LOK looksmart limited

looksmart acquire fantastic new technology!!!!!

  1. MJR
    1,085 Posts.


    In January 2003, we acquired substantially all of the assets of Grub, Inc., a developer of distributed computing software which allows community participants to assist in the development and updating of a web search index. We believe that by incorporating a distributed computing solution into our systems and processes for updating our search index, we may be able to achieve substantial gains in the freshness of the index and cost savings over the long term.

    Frequently Asked Questions from

    Q: What is Grub?
    A: Grub is an Open Source software company that has written a distributed web crawler. People who choose to download and run the client will assist in building the Web's largest, most accurate database of URLs. This database will be used to improve existing search engines' results by increasing the frequency at which sites are crawled and indexed.

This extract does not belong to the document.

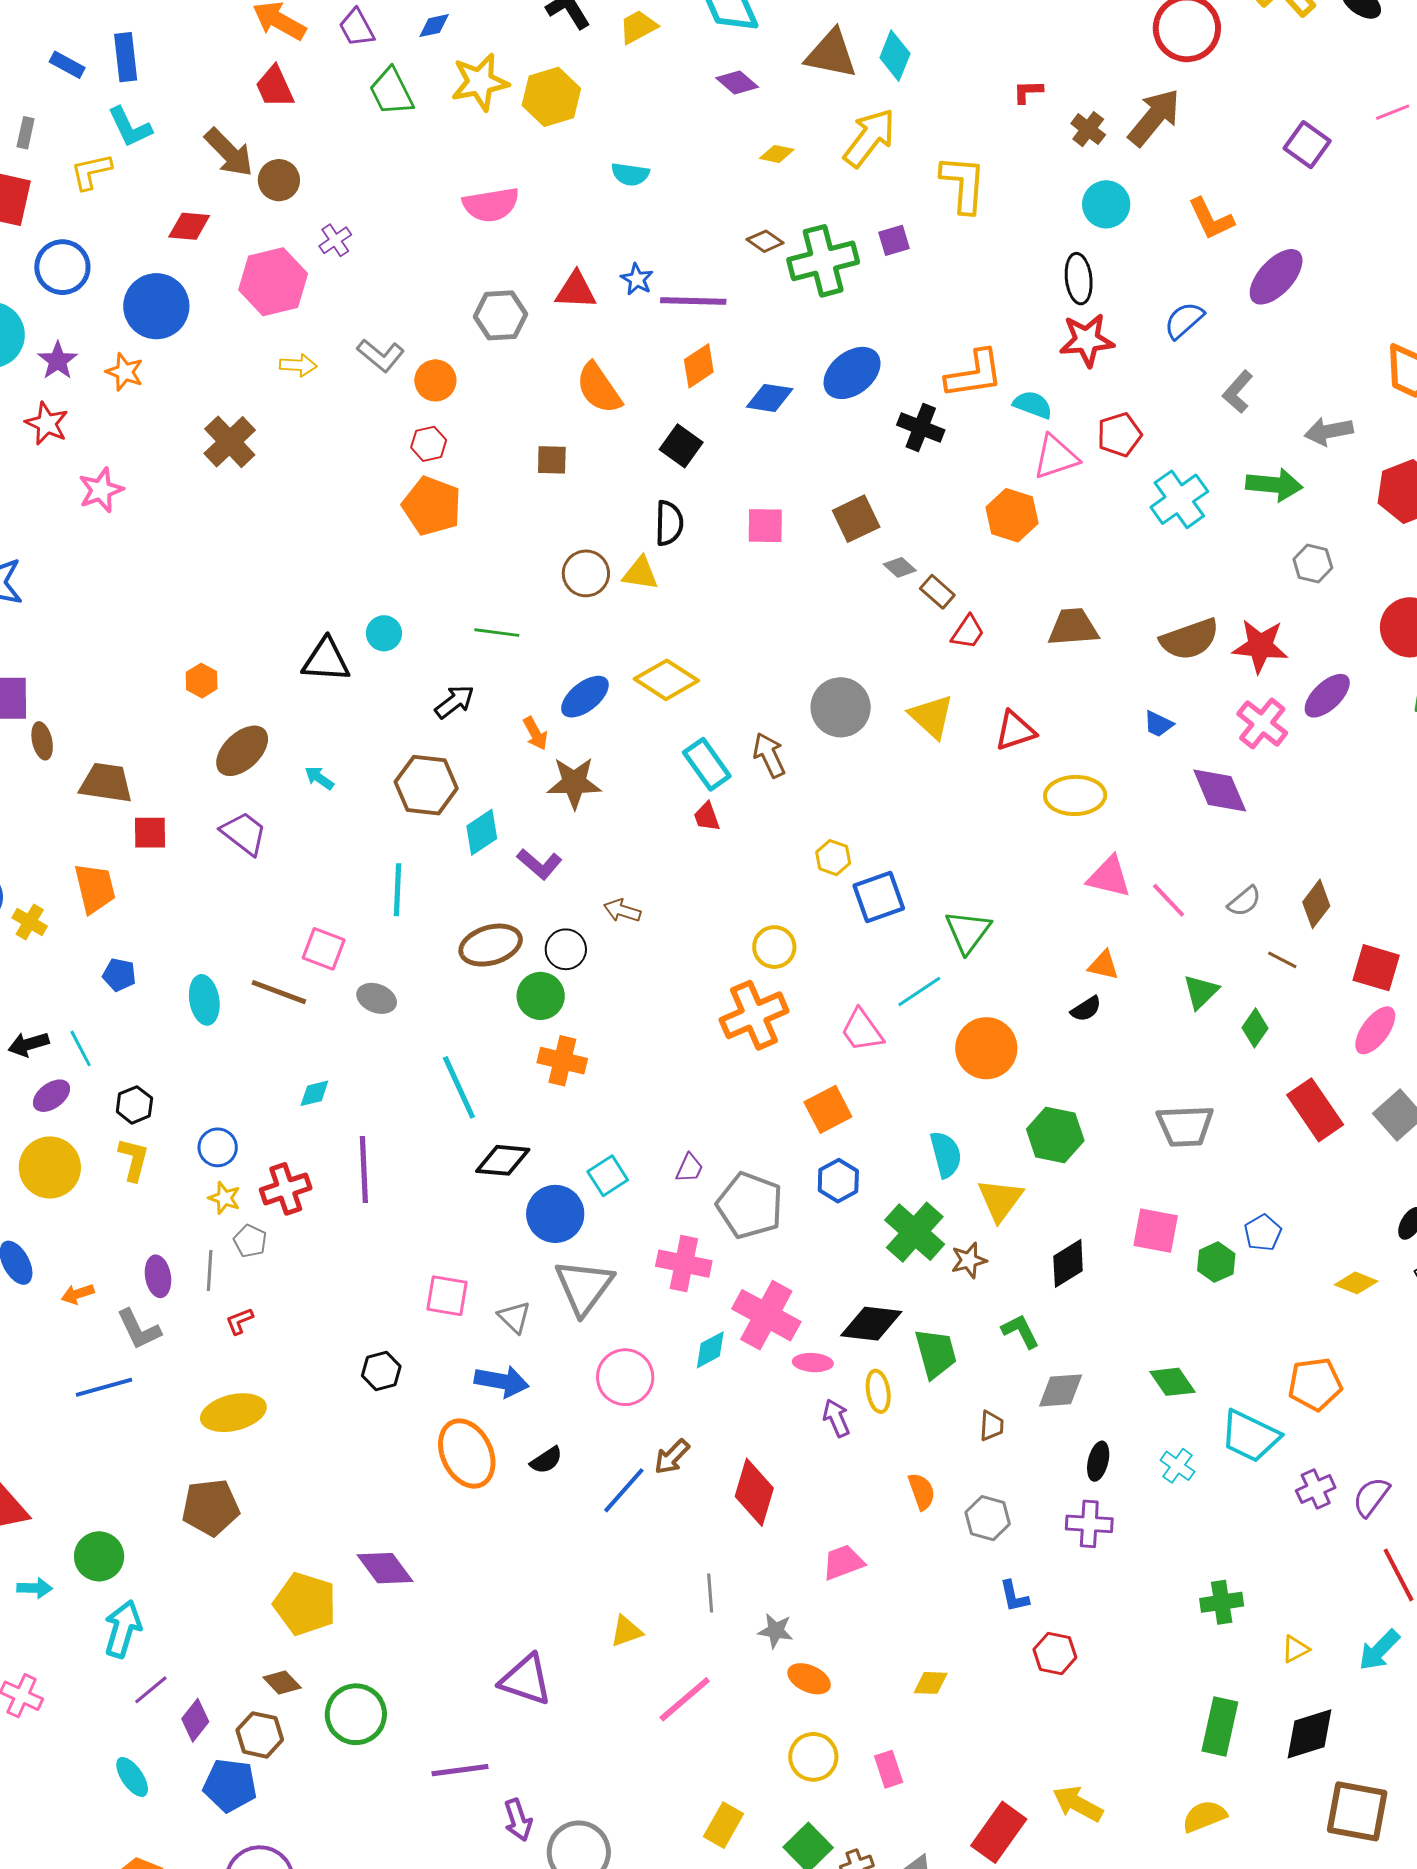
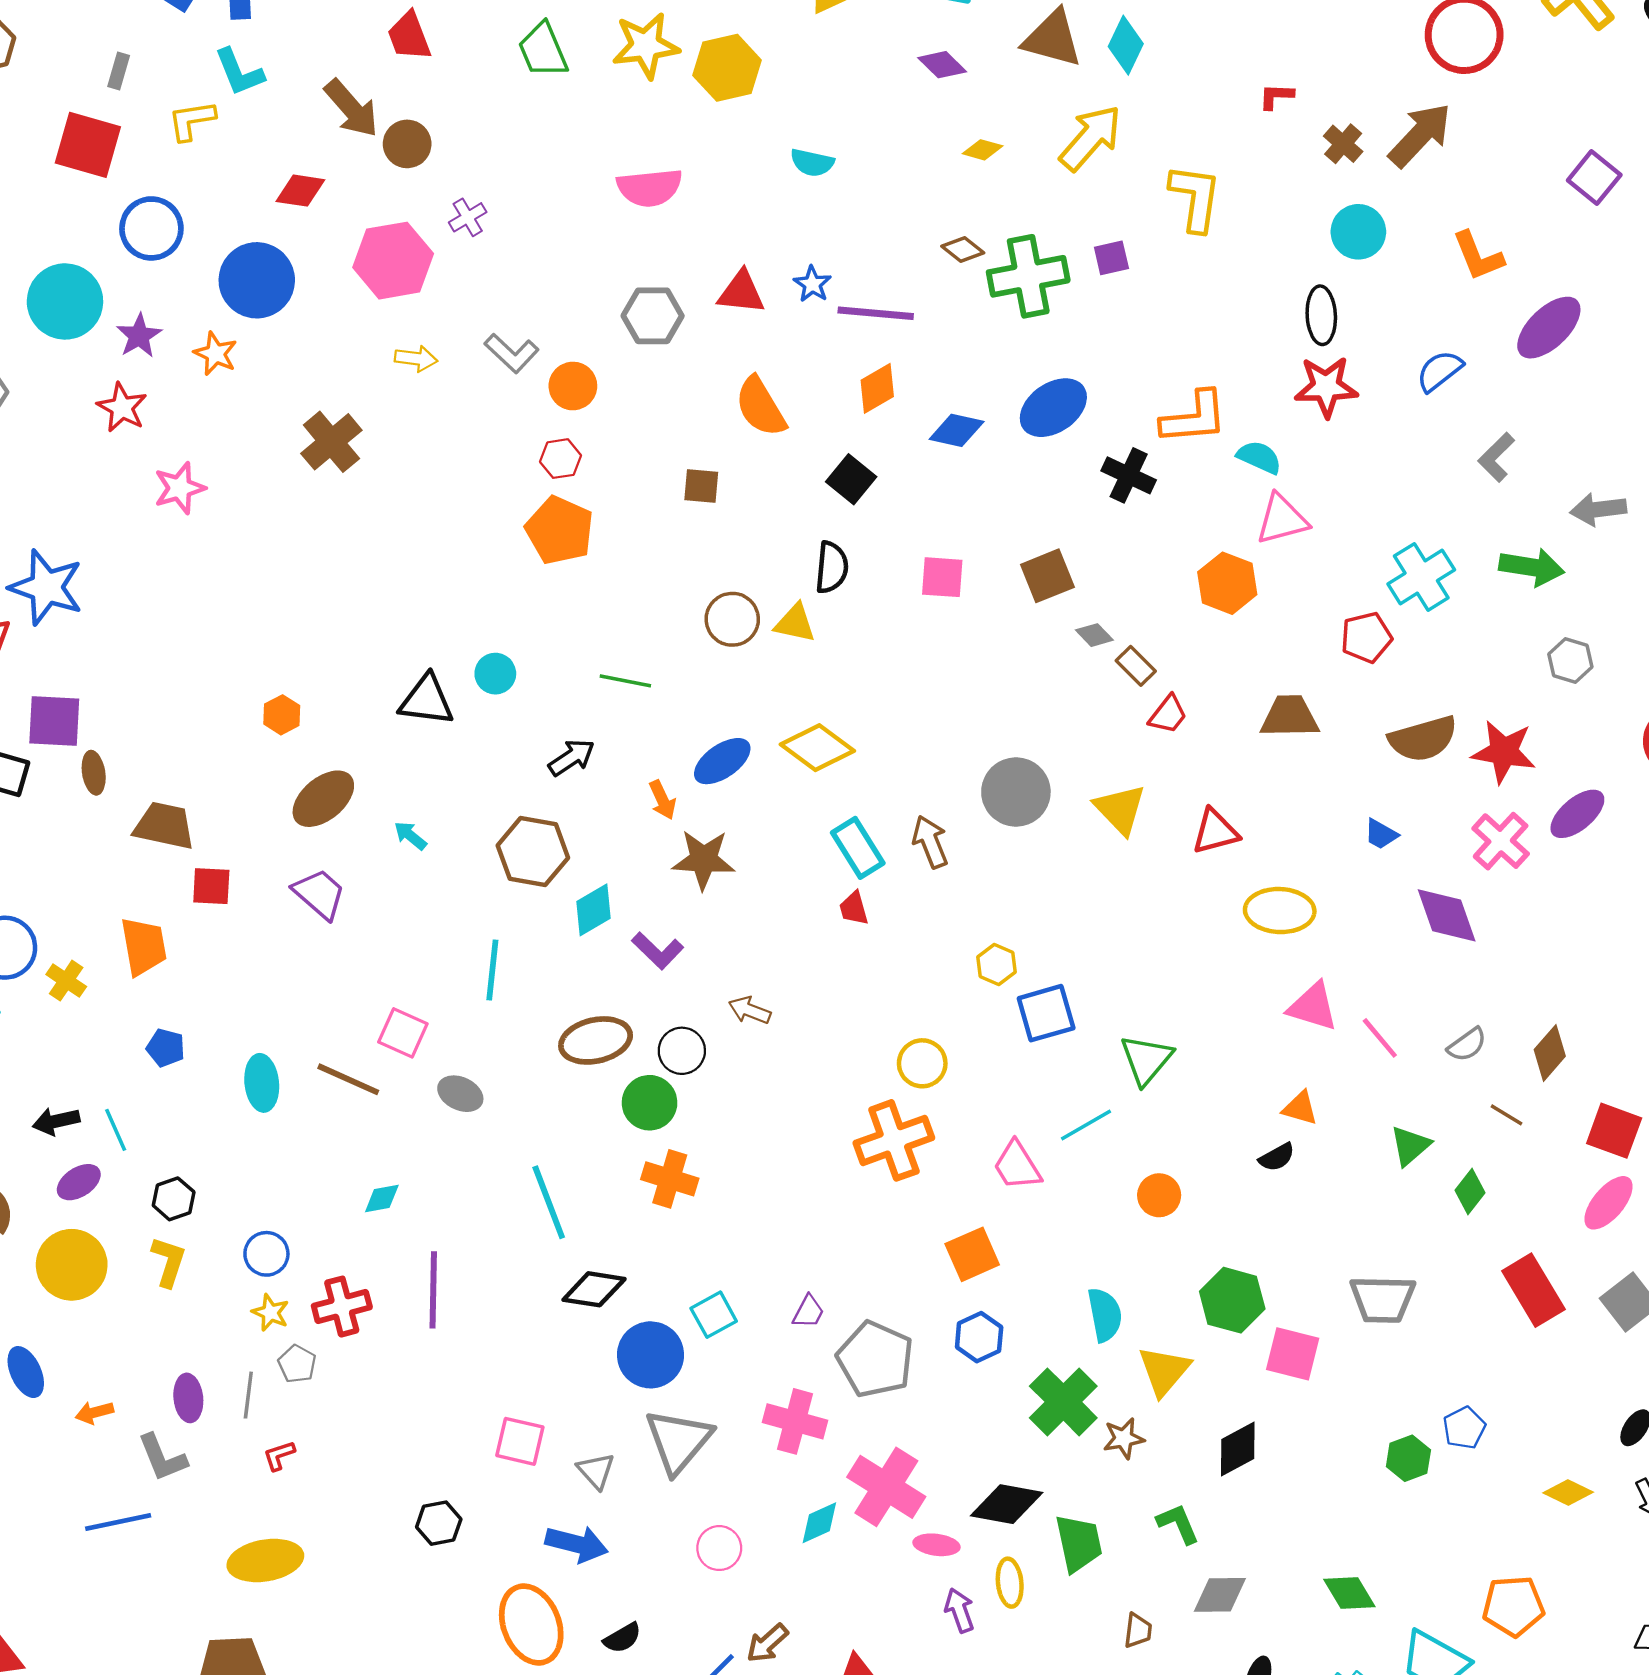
red pentagon: (1119, 435) -> (1366, 637), moved
orange circle: (986, 1048) -> (1159, 1195), size x0.6
pink square: (1156, 1231) -> (1293, 1354), moved
pink circle: (625, 1377) -> (719, 1548), size x0.7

    Conceivably, Grub's distributed network could enable state information to be gathered on every document on the Internet, each and every day. By having websites crawl their own content, and having volunteers donate their bandwidth and clock cycle resources, it decreases bandwidth consumption across the Internet dramatically, allows for pre-processing on the resulting data, and ultimately improves search results sent to end users.

    Q: Will Grub be a for-profit corporation?
    A: Yes, it will. The only way for this project to succeed is by making money doing it. Grub needs to feed its coders, and it needs to pay for its servers and bandwidth. Without revenues, none of what Grub proposes to do is possible.

    Q: Why would people want to share their resources to help Grub make money?
    A: If you don't run a website, or care to contribute to a greater cause, there might not be a good enough reason for you to run the client. We didn't expect that everyone was going to run this thing after all! However, if you run a website or host multiple websites, you would want to run the client because it will index your own content before it crawls other sites. (This functionality is a work-in-progress with the client.) Having your content auto-update into the search engines is a powerful motive to run the client. For someone like an ISP or ASP, running the client will actually help improve the quality of the services they provide, and thus make them more competitive in their space.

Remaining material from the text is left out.